The investigation is the third one relating to paediatric spinal surgeries at Temple Street since the controversy last September over the work of one surgeon.

At the time CHI revealed it had conducted two reviews of operations on 17 children with spina bifida and found a significant number suffered complications after surgery, 13 needed further unplanned surgery and one child died.

It said it subsequently learned the consultant had implanted unapproved springs, not intended for surgical use, in three children. The consultant, Connor Green, stopped all surgeries and was referred by CHI to the Medical Council.

Mr Green, a paediatric orthopaedic surgeon, was the lead consultant at Temple Street for children with spina bifida who often needed complex spine-straightening surgery.

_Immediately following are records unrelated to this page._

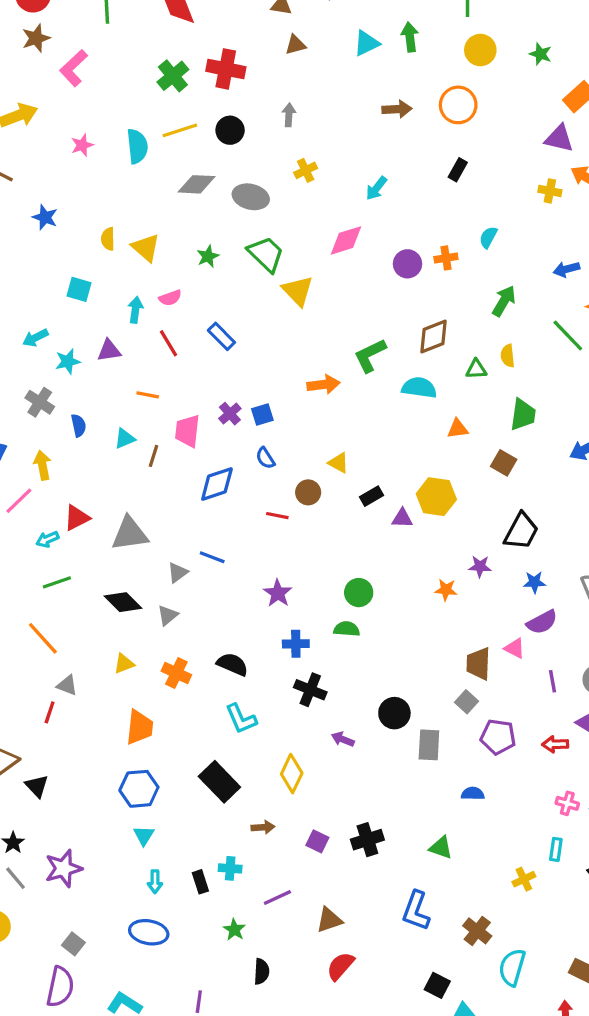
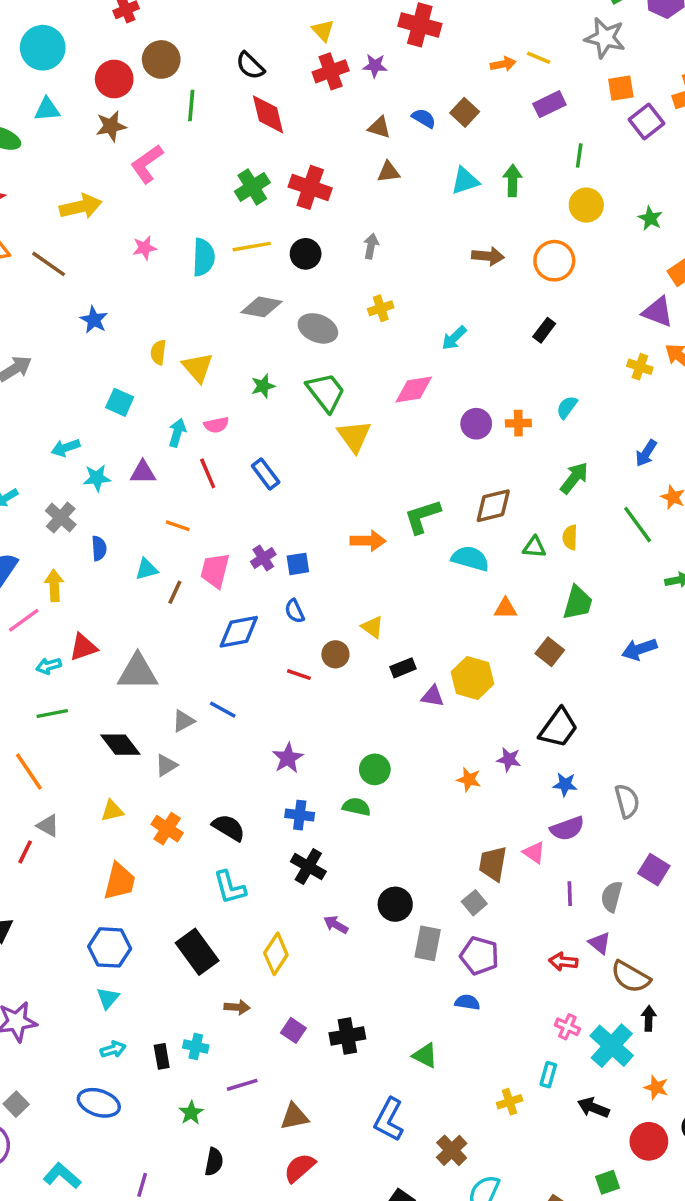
blue arrow: (567, 269) -> (646, 453), turned -50
purple pentagon: (498, 737) -> (479, 956), moved
cyan arrow: (155, 882) -> (113, 1049), turned -115

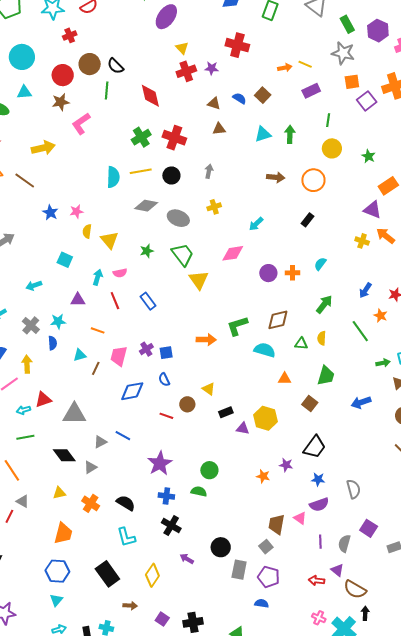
black semicircle: (250, 66) -> (115, 66), moved
pink star: (145, 248) -> (76, 211), moved
cyan star: (97, 478) -> (58, 321), moved
purple star: (288, 758) -> (160, 463), size x1.4

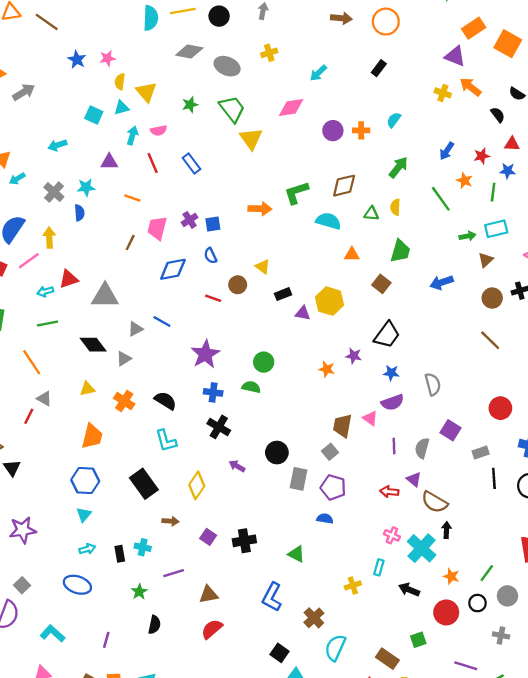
cyan triangle: (80, 355) -> (121, 108), moved

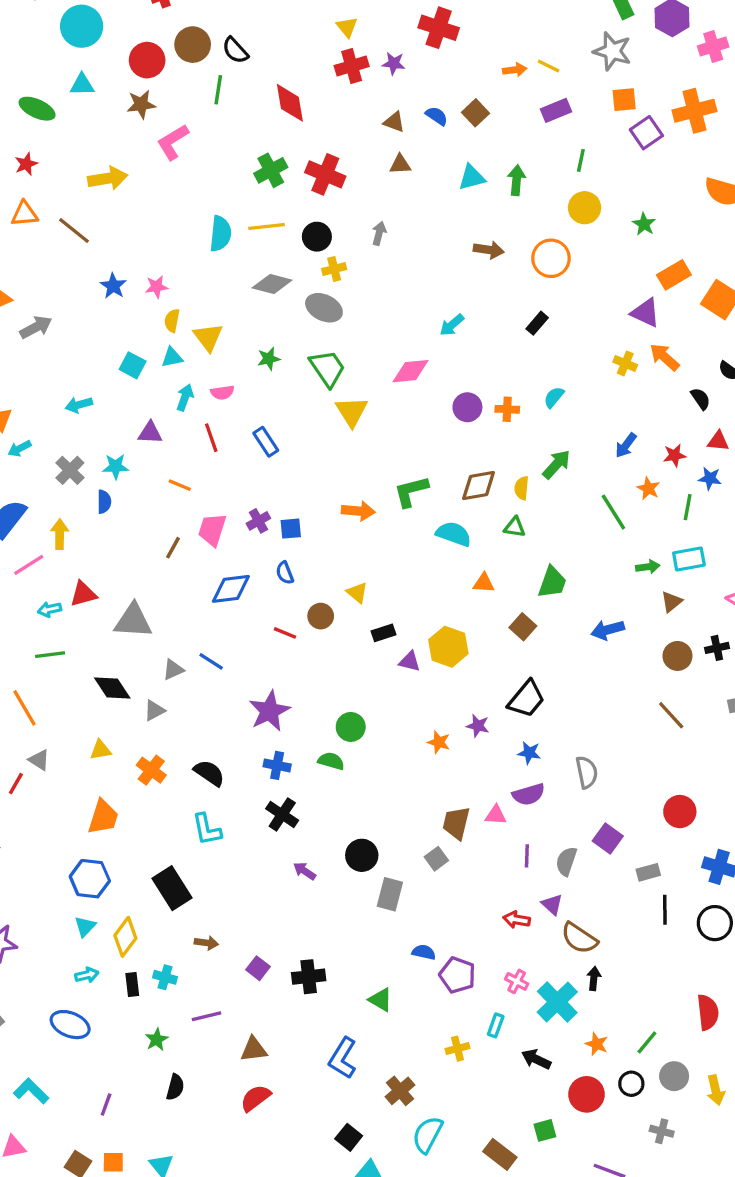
yellow cross: (269, 53) -> (334, 269), moved
yellow semicircle: (395, 207) -> (522, 488), moved
pink triangle: (370, 418) -> (496, 815), turned -35
yellow diamond: (197, 485) -> (125, 937), moved
purple pentagon: (333, 487) -> (457, 975), moved

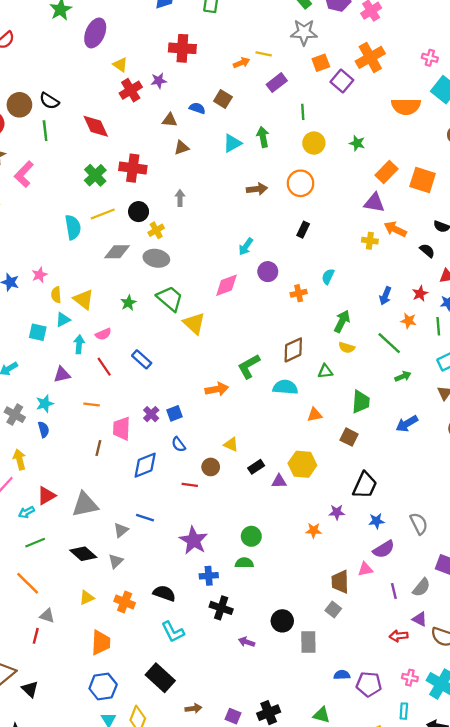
purple circle: (467, 407) -> (268, 272), moved
yellow semicircle: (522, 488) -> (347, 348), moved, turned -63
green arrow: (648, 567) -> (403, 376), moved
gray semicircle: (566, 861) -> (421, 587), turned -144

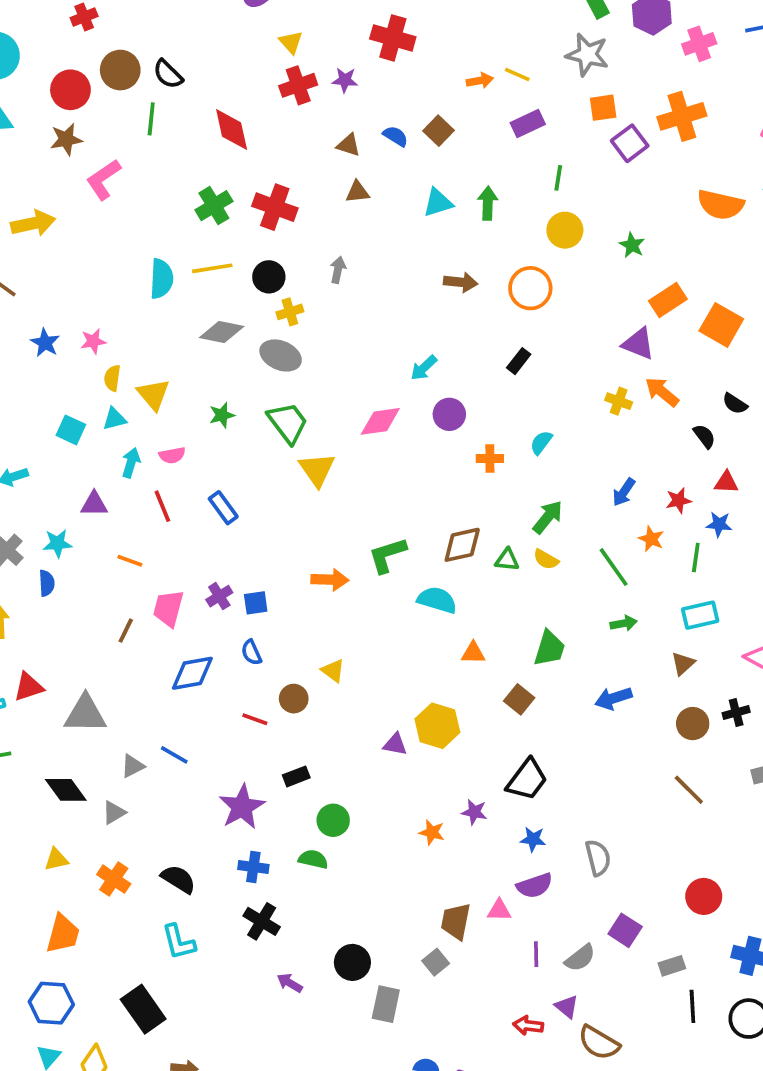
green triangle: (325, 371) -> (507, 560), moved
black rectangle: (256, 467) -> (296, 776), moved

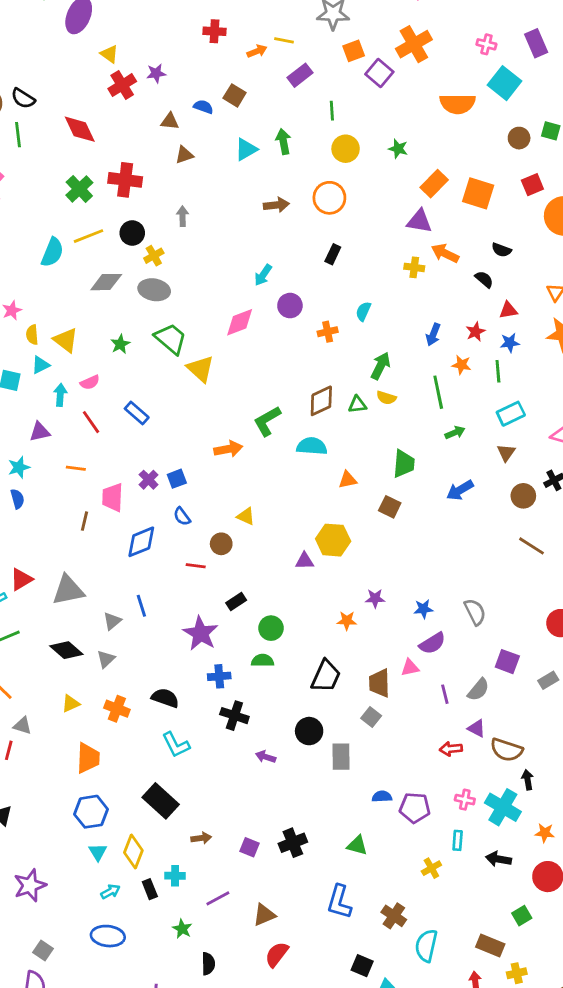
red cross: (393, 38) -> (214, 31), moved, size x0.7
cyan semicircle: (161, 279) -> (52, 252), turned 32
green line: (614, 567) -> (438, 392), turned 36
blue line: (174, 755) -> (141, 606), turned 55
black trapezoid: (527, 780) -> (326, 676), moved

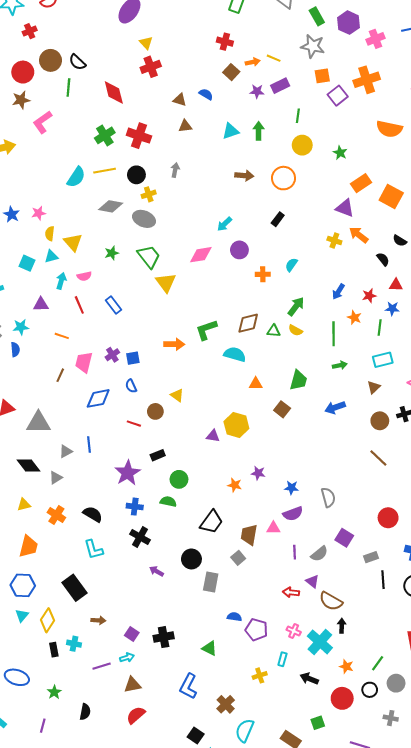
purple star: (156, 73) -> (257, 91), moved
brown square: (235, 95) -> (231, 72), moved
cyan arrow: (110, 892) -> (127, 657), moved
green star: (182, 929) -> (54, 692), moved

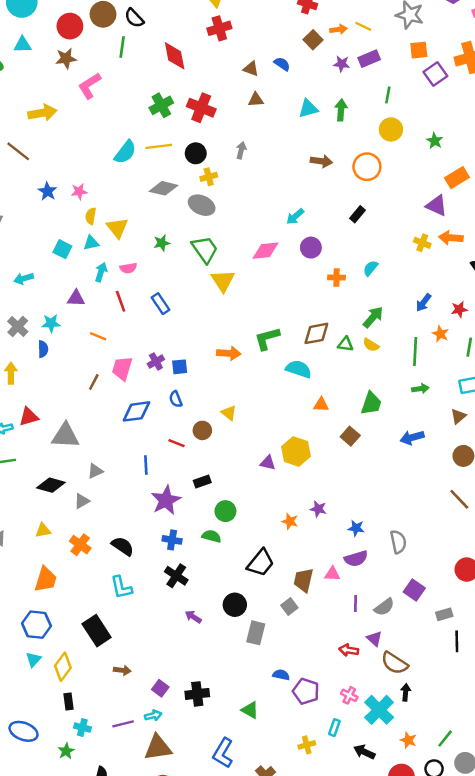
orange arrow: (359, 235) -> (451, 238), turned -36
blue line: (89, 445) -> (146, 465), moved
black diamond: (28, 465) -> (51, 485), turned -40
cyan cross: (74, 644) -> (82, 728), moved
brown triangle: (133, 685) -> (158, 748), size x1.4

A CHI statement this weekend said: “The board of directors of CHI commissioned Arthur Cox to review very specific matters. The board expects to receive and consider the final report on this review very shortly. The board will then share the report with relevant stakeholders.”

Ms Hardiman told the committee the use of the springs was ‘unprecedented’

One key aspect of the Arthur Cox investigation is understood to be an allegation that Mr Green approached the outgoing chief executive of CHI, Eilish Hardiman, about his use of “off-shelf” devices at a meeting and in a subsequent follow-up letter.

Ms Hardiman told the Oireachtas Health Committee last year she remembered the meeting with Mr Green but could not recall any discussion about the use of unauthorised spring devices. She said she never saw and has no record of receiving what purported to be a follow-up letter from Mr Green, which was read into the Dáil record. In it, Mr Green asked her for guidance on the planned “off-label and experimental techniques using devices not designed for this purpose”.

​Ms Hardiman told the committee the use of the springs was “unprecedented”, “truly shocking” and not approved by her.

In an interview with the Sunday Independent last year, Professor Damian McCormack, who attended the meeting with Mr Green and Ms Hardiman, recollected that the “conversation” was about performing “bespoke surgeries” on children born with the condition SMA1, including the “spring technique”.

Prof McCormack, the lead paediatric orthopaedic consultant at Temple Street, also told the Sunday Independent that the use of the springs was known within the orthopaedic department. He said the springs were referred to the hospital’s clinical engineering department and were processed through the central sterile services department which is responsible for sterilising medical devices ahead of surgery.

Dr Ike Okafor, the clinical director at CHI, has also previously confirmed a number of clinicians and others in CHI were aware the uncertified implants were being used.

Health regulator Hiqa’s inquiry into the matter is almost done.